I wrote to you yesterday about the empty grocery shelves that I saw about a month ago. That was when I moved into such "lackluster"
names as ConAgra (
CAG) , and Kraft Heinz (
KHC) . ConAgra has been a positive. Kraft has not. I still look at Campbell Soup (
CPB) without entering, having missed my price last week, and being stubbornly Irish. I thought about those who sell groceries at the retail level. I thought about Kroger that day, and I also thought about Amazon (
AMZN) and Costco (
COST) . I stuck with both Amazon, and Costco as I was already in those names, and I liked the aggression shown by both in the face of a troubled environment.
Meaty Results?
The
firm announced on Wednesday morning it would stand by prior earnings guidance of $2.30 to $2.40 per share for the entire year, which at the high end would be growth of 10%. The tone was cautious, though. The firm acknowledged that sales growth for the first quarter ending on April 30 would run hotter than the 2.25% sales growth for the full year that the firm had previously pointed toward. Kroger expects that throughout this year sales will likely remain volatile as will evolving consumer behavior through this changed environment.
Even with these improved sales, there has been strain. The firm states that activity accelerated sharply mid-month, with identical sales rising as much as 30%, and then tapering a bit, but not falling to previous levels. To tackle the increased pressure, the firm has struck a deal with Sysco (
SYY) to temporarily take on associated furloughs by that firm in Kroger's distribution centers. Kroger has paused at least for now, the firm's share repurchase program, and borrowed $1 billion from an existing credit facility as the firm announced that all hourly employees working front-line grocery, or in the firm's supply chain, pharmacy, or call centers would see a $2 per hour raise for the period covering March 29 through April 18. This came on top of the announced intention to add 2,000 positions two weeks earlier.
I am hesitant to add Kroger to my portfolio, as I already like where I am in terms of breadth and allocation.
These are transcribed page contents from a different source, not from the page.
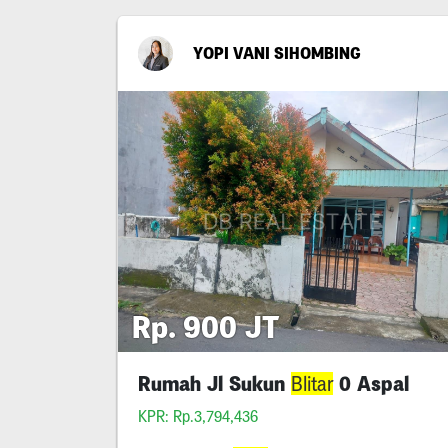
YOPI VANI SIHOMBING
Rp. 900 JT
Rumah Jl Sukun
0 Aspal
Blitar
KPR: Rp.3,794,436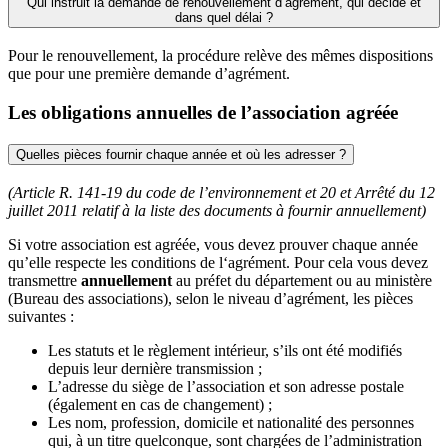
Qui instruit la demande de renouvellement d’agrément, qui décide et
dans quel délai ?
Pour le renouvellement, la procédure relève des mêmes dispositions
que pour une première demande d’agrément.
Les obligations annuelles de l’association agréée
Quelles pièces fournir chaque année et où les adresser ?
(Article R. 141-19 du code de l’environnement et 20 et Arrêté du 12
juillet 2011 relatif à la liste des documents à fournir annuellement)
Si votre association est agréée, vous devez prouver chaque année
qu’elle respecte les conditions de l‘agrément. Pour cela vous devez
transmettre
annuellement
au préfet du département ou au ministère
(Bureau des associations), selon le niveau d’agrément, les pièces
suivantes :
Les statuts et le règlement intérieur, s’ils ont été modifiés
depuis leur dernière transmission ;
L’adresse du siège de l’association et son adresse postale
(également en cas de changement) ;
Les nom, profession, domicile et nationalité des personnes
qui, à un titre quelconque, sont chargées de l’administration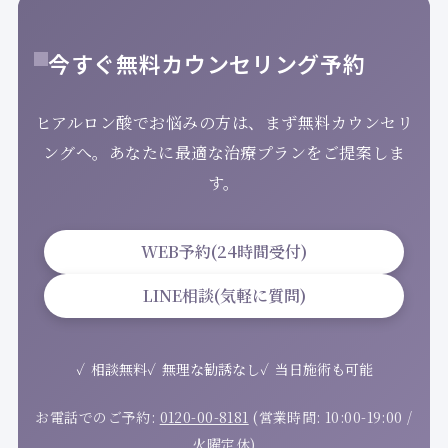
今すぐ無料カウンセリング予約
ヒアルロン酸でお悩みの方は、まず無料カウンセリ
ングへ。あなたに最適な治療プランをご提案しま
す。
WEB予約(24時間受付)
LINE相談(気軽に質問)
相談無料
無理な勧誘なし
当日施術も可能
お電話でのご予約:
0120-00-8181
(営業時間: 10:00-19:00 /
火曜定休)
That said, its hard to forget that back in mid-February, as pitchers and catchers were reporting to spring training sites throughout Florida and Arizona, that Berkshire Hathaway (
BRK.A) , (
BRK.B) had taken a stake in this name.
What I Am Wondering
What I am left wondering is this. See that basing pattern that ran from November through February?
The name already had the breakout that was created by that setup. Is this "pop" still part of that breakout? If it is, then at least technically, there is no reason that this name can not make another run at the mid-March highs close to $37. I mean, I'm not going to buy Kroger on a day that the name is up 5%. Moving forward, however, the current quarter that ends on April 20, will be reported on June 16.
Trade Ideas (Minimal Lots)
I see two paths that traders and investors might follow to get upward exposure to Kroger if interested.
1) Traders could purchase 100 shares at, or close to, the last sale of $31.72. I would wait, however, and write one KR June 19, $36 call against that position to reduce net basis to $30.72. If the shares are called away in June, the trader runs with a net profit of 17.2%.
2) Traders not really willing to expose themselves to much capital risk in this environment could purchase one KR June 19 $32 call for a rough $2.40, and sell that same KR June 19 $36 call mentioned above for around a buck. The net debit here would be $1.40, but that would also be the entirety of the risk. Such a strategy is known as a bull call spread, and if the whole trade works, the trader stands to pocket a cool $3.60.